ALBUM REVIEW: Beach Slang – The Deadbeat Bang Of Heartbreak City

Release Date: January 10th 2019
Label: Bridge 9 Records
Website: www.beachslang.com
Facebook: www.facebook.com/beachslang
Twitter: www.twitter.com/beachslang

Rating:

After the tumultuous break-up in the support of 2016’s ‘A Loud Bash Of Teenage Feelings’ to the acoustic moniker of Quiet Slang, punk rock quartet Beach Slang have had an uneven few years to say the least.

Returning to their original moniker, and also as a full band once again, Beach Slang step forward with their fourth full-length effort, ‘The Deadbeat Bang Of Heartbreak City’.

After the garage punk burst of ‘All The Kids In LA’, ‘Let It Ride’ kicks the record off with James Alex‘s gruff drawl. Backed up by snappy melodies and chunky chords, the track creates a bouncing and defiant blast of punk rock.

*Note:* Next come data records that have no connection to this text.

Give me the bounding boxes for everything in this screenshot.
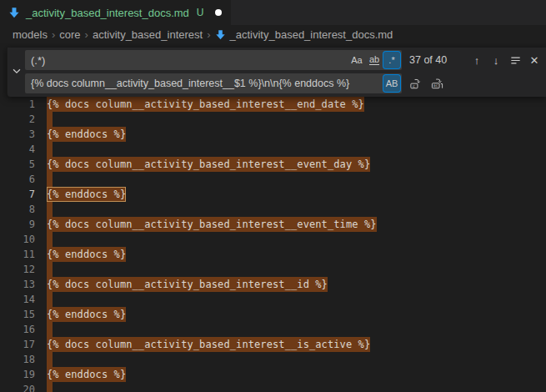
find-match-highlight <box>47 292 53 307</box>
close-button[interactable]: ✕ <box>526 52 543 68</box>
line-number: 20 <box>0 382 35 392</box>
find-match-highlight: {% enddocs %} <box>47 367 126 382</box>
line-number: 7 <box>0 187 35 202</box>
line-number: 16 <box>0 322 35 337</box>
line-number: 15 <box>0 307 35 322</box>
line-content[interactable]: {% enddocs %} <box>47 247 126 262</box>
find-match-highlight: {% docs column__activity_based_interest_… <box>47 97 364 112</box>
find-match-highlight: {% docs column__activity_based_interest_… <box>47 157 370 172</box>
breadcrumb: models›core›activity_based_interest› _ac… <box>0 25 546 43</box>
previous-match-button[interactable]: ↑ <box>468 52 485 68</box>
find-match-highlight <box>47 112 53 127</box>
line-content[interactable]: {% docs column__activity_based_interest_… <box>47 217 377 232</box>
next-match-button[interactable]: ↓ <box>488 52 504 68</box>
tab-active-file[interactable]: _activity_based_interest_docs.md U <box>0 0 231 25</box>
code-line: 13{% docs column__activity_based_interes… <box>0 277 546 292</box>
find-match-highlight <box>47 202 53 217</box>
code-line: 1{% docs column__activity_based_interest… <box>0 97 546 112</box>
code-line: 10 <box>0 232 546 247</box>
line-number: 6 <box>0 172 35 187</box>
line-content[interactable] <box>47 112 53 127</box>
line-content[interactable] <box>47 382 53 392</box>
code-line: 19{% enddocs %} <box>0 367 546 382</box>
line-content[interactable]: {% enddocs %} <box>47 127 126 142</box>
line-number: 5 <box>0 157 35 172</box>
find-match-highlight: {% docs column__activity_based_interest_… <box>47 337 370 352</box>
breadcrumb-separator-icon: › <box>85 28 88 41</box>
breadcrumb-separator-icon: › <box>52 28 55 41</box>
code-line: 11{% enddocs %} <box>0 247 546 262</box>
editor[interactable]: (.*) Aa ab .* 37 of 40 ↑ ↓ ✕ { <box>0 43 546 392</box>
line-content[interactable] <box>47 322 53 337</box>
unsaved-changes-dot-icon[interactable] <box>215 9 222 16</box>
match-count: 37 of 40 <box>409 54 447 66</box>
line-content[interactable] <box>47 202 53 217</box>
match-case-toggle[interactable]: Aa <box>348 52 365 68</box>
line-content[interactable]: {% docs column__activity_based_interest_… <box>47 277 328 292</box>
replace-button[interactable]: c <box>407 75 423 92</box>
find-input-value[interactable]: (.*) <box>31 54 348 67</box>
regex-toggle[interactable]: .* <box>383 52 400 68</box>
code-line: 6 <box>0 172 546 187</box>
find-input[interactable]: (.*) Aa ab .* <box>25 50 402 70</box>
code-line: 2 <box>0 112 546 127</box>
line-number: 9 <box>0 217 35 232</box>
line-number: 11 <box>0 247 35 262</box>
line-content[interactable] <box>47 262 53 277</box>
breadcrumb-item[interactable]: core <box>59 28 80 41</box>
code-line: 17{% docs column__activity_based_interes… <box>0 337 546 352</box>
tab-filename: _activity_based_interest_docs.md <box>26 7 189 19</box>
line-number: 4 <box>0 142 35 157</box>
line-number: 17 <box>0 337 35 352</box>
find-replace-widget: (.*) Aa ab .* 37 of 40 ↑ ↓ ✕ { <box>7 48 546 97</box>
find-in-selection-button[interactable] <box>507 52 523 68</box>
toggle-replace-button[interactable] <box>8 48 25 97</box>
breadcrumb-filename: _activity_based_interest_docs.md <box>230 28 393 41</box>
line-number: 19 <box>0 367 35 382</box>
svg-text:c: c <box>412 83 414 88</box>
find-match-highlight <box>47 142 53 157</box>
chevron-down-icon <box>11 65 23 80</box>
breadcrumb-item[interactable]: activity_based_interest <box>93 28 203 41</box>
breadcrumb-folders: models›core›activity_based_interest› <box>13 28 211 41</box>
code-line: 20 <box>0 382 546 392</box>
breadcrumb-file[interactable]: _activity_based_interest_docs.md <box>215 28 393 41</box>
git-untracked-badge: U <box>197 7 204 18</box>
find-match-highlight: {% enddocs %} <box>47 127 126 142</box>
find-match-highlight <box>47 172 53 187</box>
line-content[interactable] <box>47 352 53 367</box>
replace-input[interactable]: {% docs column__activity_based_interest_… <box>25 73 402 93</box>
line-content[interactable]: {% enddocs %} <box>47 307 126 322</box>
tab-bar: _activity_based_interest_docs.md U <box>0 0 546 25</box>
code-line: 18 <box>0 352 546 367</box>
code-line: 5{% docs column__activity_based_interest… <box>0 157 546 172</box>
line-content[interactable]: {% docs column__activity_based_interest_… <box>47 157 370 172</box>
line-number: 8 <box>0 202 35 217</box>
find-match-highlight: {% docs column__activity_based_interest_… <box>47 277 328 292</box>
line-content[interactable]: {% docs column__activity_based_interest_… <box>47 337 370 352</box>
line-content[interactable] <box>47 142 53 157</box>
breadcrumb-item[interactable]: models <box>13 28 48 41</box>
line-number: 2 <box>0 112 35 127</box>
replace-row: {% docs column__activity_based_interest_… <box>25 73 543 93</box>
preserve-case-toggle[interactable]: AB <box>383 75 400 92</box>
replace-input-value[interactable]: {% docs column__activity_based_interest_… <box>31 78 383 89</box>
find-match-highlight <box>47 352 53 367</box>
code-line: 8 <box>0 202 546 217</box>
line-content[interactable] <box>47 172 53 187</box>
current-find-match: {% enddocs %} <box>47 187 126 202</box>
line-content[interactable]: {% enddocs %} <box>47 187 126 202</box>
whole-word-toggle[interactable]: ab <box>366 52 383 68</box>
code-line: 12 <box>0 262 546 277</box>
code-line: 14 <box>0 292 546 307</box>
replace-all-button[interactable]: ac <box>428 75 445 92</box>
line-content[interactable]: {% enddocs %} <box>47 367 126 382</box>
line-content[interactable] <box>47 232 53 247</box>
find-match-highlight <box>47 382 53 392</box>
line-number: 14 <box>0 292 35 307</box>
line-content[interactable]: {% docs column__activity_based_interest_… <box>47 97 364 112</box>
line-number: 13 <box>0 277 35 292</box>
line-number: 12 <box>0 262 35 277</box>
code-line: 7{% enddocs %} <box>0 187 546 202</box>
line-content[interactable] <box>47 292 53 307</box>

Sounding more confident than previous records, Beach Slang have a newfound maturity that underpins their swaggering punk, something that’s clearly evidenced in the album’s lead single, ‘Bam Rang Rang’.

Filled with squealing lead guitars and snappy vocals, the track cuts through choppy chords, rockabilly style rhythms and accented breaks. Using the coda to tie in the record’s title, the song takes a left turn with its bridge, as guitarists Alex and Aurore Ounjian utilise both thick and stomping chords to drive the track home.

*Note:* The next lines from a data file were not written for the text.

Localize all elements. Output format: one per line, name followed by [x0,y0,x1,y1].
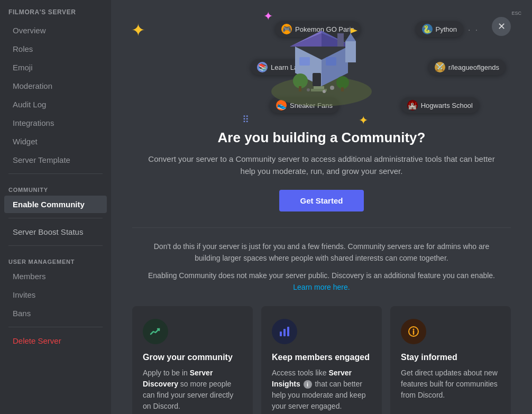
sidebar-item-label: Integrations [13,118,54,127]
svg-rect-9 [326,57,336,66]
four-dots-icon: ⠿ [242,114,249,125]
insights-icon [278,325,291,338]
feature-card-engage-desc: Access tools like Server Insights i that… [272,367,371,412]
tag-python: 🐍 Python [416,21,463,37]
tag-python-icon: 🐍 [422,24,433,34]
feature-card-grow: Grow your community Apply to be in Serve… [132,306,253,414]
sidebar-divider-4 [8,327,103,327]
sidebar-item-audit-log[interactable]: Audit Log [4,96,107,113]
star-yellow-icon: ✦ [131,20,145,40]
svg-rect-25 [283,329,286,336]
svg-point-17 [293,73,308,88]
sidebar-item-members[interactable]: Members [4,268,107,285]
warning-text-1: Don't do this if your server is just for… [147,241,496,264]
sidebar-item-overview[interactable]: Overview [4,22,107,39]
sidebar-item-delete-server[interactable]: Delete Server [4,332,107,349]
feature-card-engage: Keep members engaged Access tools like S… [261,306,382,414]
sidebar-item-bans[interactable]: Bans [4,305,107,322]
sidebar-item-invites[interactable]: Invites [4,286,107,303]
feature-card-informed-desc: Get direct updates about new features bu… [401,367,500,401]
sidebar-item-label: Members [13,272,46,281]
get-started-button[interactable]: Get Started [279,190,364,211]
tag-hogwarts-icon: 🏰 [407,100,418,111]
tag-hogwarts: 🏰 Hogwarts School [401,97,479,113]
community-content: Are you building a Community? Convert yo… [111,130,532,414]
warning-text-2: Enabling Community does not make your se… [147,270,496,293]
sidebar-item-label: Enable Community [13,200,85,209]
sidebar-item-emoji[interactable]: Emoji [4,59,107,76]
sidebar-item-server-template[interactable]: Server Template [4,151,107,169]
svg-marker-14 [345,33,356,41]
sidebar-item-roles[interactable]: Roles [4,40,107,58]
feature-card-informed-title: Stay informed [401,353,500,362]
svg-point-21 [330,86,334,90]
grow-chart-icon [149,325,162,338]
user-management-label: USER MANAGEMENT [0,250,111,267]
informed-icon-wrap [401,319,426,344]
sidebar-item-label: Overview [13,26,46,35]
sidebar-boost-label: Server Boost Status [13,227,83,236]
delete-server-label: Delete Server [13,336,61,345]
close-button[interactable]: ✕ [492,17,511,36]
feature-card-engage-title: Keep members engaged [272,353,371,362]
dots-icon: · · · [461,25,479,34]
warning-text-2-before: Enabling Community does not make your se… [148,271,495,280]
close-icon: ✕ [498,22,506,31]
tag-python-label: Python [436,25,457,33]
tag-league: ⚔️ r/leagueoflgends [428,59,506,75]
hero-area: ✦ ✦ · · · ⠿ ✦ 🎮 Pokemon GO Paris 🐍 Pytho… [111,0,532,130]
content-divider [132,227,511,228]
sidebar-item-label: Roles [13,44,33,53]
tag-league-icon: ⚔️ [435,62,445,72]
engage-icon-wrap [272,319,297,344]
svg-point-22 [307,88,310,91]
svg-point-23 [323,90,326,93]
svg-rect-20 [341,87,344,91]
sidebar-item-label: Moderation [13,81,52,90]
svg-point-29 [413,328,415,330]
sidebar-item-label: Audit Log [13,100,46,109]
svg-rect-15 [314,86,324,89]
svg-rect-18 [299,86,301,91]
svg-rect-7 [313,73,321,86]
tag-league-label: r/leagueoflgends [448,63,499,71]
sidebar-item-label: Widget [13,137,38,146]
sidebar-item-integrations[interactable]: Integrations [4,114,107,132]
sidebar-item-boost[interactable]: Server Boost Status [4,223,107,241]
info-tooltip-icon[interactable]: i [304,380,312,389]
feature-cards: Grow your community Apply to be in Serve… [132,306,511,414]
sidebar-item-label: Invites [13,290,35,299]
community-description: Convert your server to a Community serve… [147,153,496,177]
svg-rect-24 [280,332,282,336]
svg-rect-8 [299,57,310,66]
learn-more-link[interactable]: Learn more here. [293,283,350,291]
svg-marker-12 [351,28,357,33]
sidebar-divider [8,173,103,174]
esc-label: ESC [511,11,521,16]
sidebar-item-enable-community[interactable]: Enable Community [4,196,107,213]
info-circle-icon [407,325,420,338]
sidebar-item-widget[interactable]: Widget [4,133,107,150]
feature-card-grow-title: Grow your community [143,353,242,362]
feature-card-grow-desc: Apply to be in Server Discovery so more … [143,367,242,412]
sidebar-item-moderation[interactable]: Moderation [4,77,107,95]
hero-illustration [263,4,380,112]
sidebar-item-label: Emoji [13,63,33,72]
svg-point-19 [336,76,349,89]
svg-rect-13 [345,41,356,62]
feature-card-informed: Stay informed Get direct updates about n… [390,306,511,414]
svg-rect-26 [287,327,289,336]
sidebar-divider-2 [8,218,103,218]
grow-icon-wrap [143,319,168,344]
sidebar-item-label: Server Template [13,155,70,164]
tag-hogwarts-label: Hogwarts School [421,102,473,109]
main-content: ✕ ESC ✦ ✦ · · · ⠿ ✦ 🎮 Pokemon GO Paris 🐍… [111,0,532,414]
server-name: FILMORA'S SERVER [0,8,111,21]
community-section-label: COMMUNITY [0,178,111,195]
star-yellow-icon-2: ✦ [359,114,368,127]
svg-rect-10 [337,33,344,47]
community-title: Are you building a Community? [132,130,511,146]
sidebar: FILMORA'S SERVER Overview Roles Emoji Mo… [0,0,111,414]
sidebar-item-label: Bans [13,309,31,318]
sidebar-divider-3 [8,245,103,246]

Yet again expanding on their sound, ‘Tommy In The 80s’ creates a pastiche of ‘Jessie’s Girl’ (by Rick Springfield); complete with call-and-response horns, to buoyant results. Whilst the track may not work in theory, the charm of the quartet and the economic structure makes the track work.

Whilst James‘ side-project Quiet Slang may have initially been an intermittent departure from the group’s sound, its influence seeps through the acoustic and string laden ‘Nobody Say Nothing’. Relying on the restrained whisper of James and his blunt lyrics, the track highlights the intimacy behind the band’s distorted and swaggering style. Surprisingly, ‘Nowhere Bus’ reprises the coda of its predecessor, but only armed with a throwaway line to support it, and ultimately allows the track to fall short.

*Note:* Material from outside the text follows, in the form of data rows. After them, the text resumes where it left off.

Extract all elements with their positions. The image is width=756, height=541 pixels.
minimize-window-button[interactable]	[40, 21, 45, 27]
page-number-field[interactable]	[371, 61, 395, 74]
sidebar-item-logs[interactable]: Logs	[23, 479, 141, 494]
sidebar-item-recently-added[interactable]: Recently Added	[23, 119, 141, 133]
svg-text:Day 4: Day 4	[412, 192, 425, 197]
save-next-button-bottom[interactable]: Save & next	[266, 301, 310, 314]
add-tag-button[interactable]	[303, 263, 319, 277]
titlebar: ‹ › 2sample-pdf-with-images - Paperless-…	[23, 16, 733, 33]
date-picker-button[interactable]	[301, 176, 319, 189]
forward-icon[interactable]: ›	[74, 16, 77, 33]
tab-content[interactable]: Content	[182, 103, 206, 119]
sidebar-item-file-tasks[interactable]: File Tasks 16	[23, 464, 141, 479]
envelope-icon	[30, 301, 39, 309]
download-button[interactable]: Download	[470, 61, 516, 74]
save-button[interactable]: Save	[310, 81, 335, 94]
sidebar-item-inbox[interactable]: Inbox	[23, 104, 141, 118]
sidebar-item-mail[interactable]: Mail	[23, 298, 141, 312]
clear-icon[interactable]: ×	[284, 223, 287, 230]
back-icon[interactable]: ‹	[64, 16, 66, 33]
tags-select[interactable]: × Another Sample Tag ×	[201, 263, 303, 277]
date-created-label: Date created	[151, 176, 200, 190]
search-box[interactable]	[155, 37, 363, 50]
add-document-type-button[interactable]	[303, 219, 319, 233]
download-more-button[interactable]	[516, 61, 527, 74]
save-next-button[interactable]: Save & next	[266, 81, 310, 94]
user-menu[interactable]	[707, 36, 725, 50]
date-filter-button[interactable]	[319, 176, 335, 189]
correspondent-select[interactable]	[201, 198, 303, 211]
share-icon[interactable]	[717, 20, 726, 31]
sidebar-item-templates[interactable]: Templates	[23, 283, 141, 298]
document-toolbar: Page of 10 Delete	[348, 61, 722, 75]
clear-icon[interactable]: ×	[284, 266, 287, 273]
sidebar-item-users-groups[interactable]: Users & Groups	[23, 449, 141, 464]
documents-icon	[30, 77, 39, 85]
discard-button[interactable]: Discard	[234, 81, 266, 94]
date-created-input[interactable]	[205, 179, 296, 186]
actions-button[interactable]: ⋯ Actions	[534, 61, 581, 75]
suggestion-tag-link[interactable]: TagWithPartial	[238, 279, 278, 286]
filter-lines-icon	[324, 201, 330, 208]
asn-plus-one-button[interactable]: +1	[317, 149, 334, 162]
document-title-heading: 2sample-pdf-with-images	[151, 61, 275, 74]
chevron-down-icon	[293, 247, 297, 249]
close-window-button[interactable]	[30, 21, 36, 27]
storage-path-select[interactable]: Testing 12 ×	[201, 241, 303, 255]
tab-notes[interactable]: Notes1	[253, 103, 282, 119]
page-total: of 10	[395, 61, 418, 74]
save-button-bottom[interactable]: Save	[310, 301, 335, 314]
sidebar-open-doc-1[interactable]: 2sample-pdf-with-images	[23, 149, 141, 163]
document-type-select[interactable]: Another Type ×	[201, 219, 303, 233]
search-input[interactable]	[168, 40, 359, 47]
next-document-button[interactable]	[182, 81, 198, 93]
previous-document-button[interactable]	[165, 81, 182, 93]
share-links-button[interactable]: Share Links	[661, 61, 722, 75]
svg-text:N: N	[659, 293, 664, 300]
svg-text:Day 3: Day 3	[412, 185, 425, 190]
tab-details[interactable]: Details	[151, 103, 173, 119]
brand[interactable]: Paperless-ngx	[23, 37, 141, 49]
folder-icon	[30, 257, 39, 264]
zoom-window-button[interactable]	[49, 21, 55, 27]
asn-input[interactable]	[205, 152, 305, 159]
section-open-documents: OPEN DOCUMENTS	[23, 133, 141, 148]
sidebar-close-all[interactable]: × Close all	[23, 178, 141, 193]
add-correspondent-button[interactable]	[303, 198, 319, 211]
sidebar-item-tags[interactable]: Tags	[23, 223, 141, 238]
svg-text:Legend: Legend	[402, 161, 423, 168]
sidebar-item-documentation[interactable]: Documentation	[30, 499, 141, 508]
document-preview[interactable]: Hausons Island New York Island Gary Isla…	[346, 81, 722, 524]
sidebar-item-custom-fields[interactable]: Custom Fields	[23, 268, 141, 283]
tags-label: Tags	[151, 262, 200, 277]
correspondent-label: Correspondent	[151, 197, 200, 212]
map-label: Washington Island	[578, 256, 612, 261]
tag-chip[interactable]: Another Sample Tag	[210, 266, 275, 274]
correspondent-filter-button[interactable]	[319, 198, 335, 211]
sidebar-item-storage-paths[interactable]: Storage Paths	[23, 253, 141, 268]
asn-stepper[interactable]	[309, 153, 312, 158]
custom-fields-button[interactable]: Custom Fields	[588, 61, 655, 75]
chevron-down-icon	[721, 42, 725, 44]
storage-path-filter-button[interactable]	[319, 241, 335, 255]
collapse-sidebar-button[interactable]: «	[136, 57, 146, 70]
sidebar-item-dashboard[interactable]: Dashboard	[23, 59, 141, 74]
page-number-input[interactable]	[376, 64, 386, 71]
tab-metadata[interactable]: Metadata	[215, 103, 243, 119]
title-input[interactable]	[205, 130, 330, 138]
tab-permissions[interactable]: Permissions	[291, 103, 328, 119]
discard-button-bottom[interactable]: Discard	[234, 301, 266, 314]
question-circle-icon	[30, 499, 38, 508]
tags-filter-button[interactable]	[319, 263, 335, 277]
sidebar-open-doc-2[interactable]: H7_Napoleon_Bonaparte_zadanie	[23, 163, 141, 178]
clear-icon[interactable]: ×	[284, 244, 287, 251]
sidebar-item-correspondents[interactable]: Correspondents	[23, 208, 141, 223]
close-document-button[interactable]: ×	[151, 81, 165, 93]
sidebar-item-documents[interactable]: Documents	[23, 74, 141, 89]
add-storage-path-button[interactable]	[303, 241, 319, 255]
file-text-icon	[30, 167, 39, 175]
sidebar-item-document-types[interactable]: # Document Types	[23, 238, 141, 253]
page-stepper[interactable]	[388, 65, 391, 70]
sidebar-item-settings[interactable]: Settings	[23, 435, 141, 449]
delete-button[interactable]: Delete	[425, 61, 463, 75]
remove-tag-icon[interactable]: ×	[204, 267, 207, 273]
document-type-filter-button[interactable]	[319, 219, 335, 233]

Picking things up with the grooving ‘Stiff’, James and Ounjian channel blues turnarounds to create a slinking and sleazy track. Backed up by Gee Lima‘s pounding drum beats, the track ebbs and flows with a tried and tested technique, and as the record progresses to its close, more classic rock influences come into play, from the descending riffs of ‘Born To Raise To Hell’ to the balladry of ‘Bar No One’.

Whilst ‘The Deadbeat Bang Of Heartbreak City’ starts with a burst of energy and stand out tracks, sadly the record is front-loaded. Admittedly there are signs of promise towards its end, but the execution is too uneven to bring it back.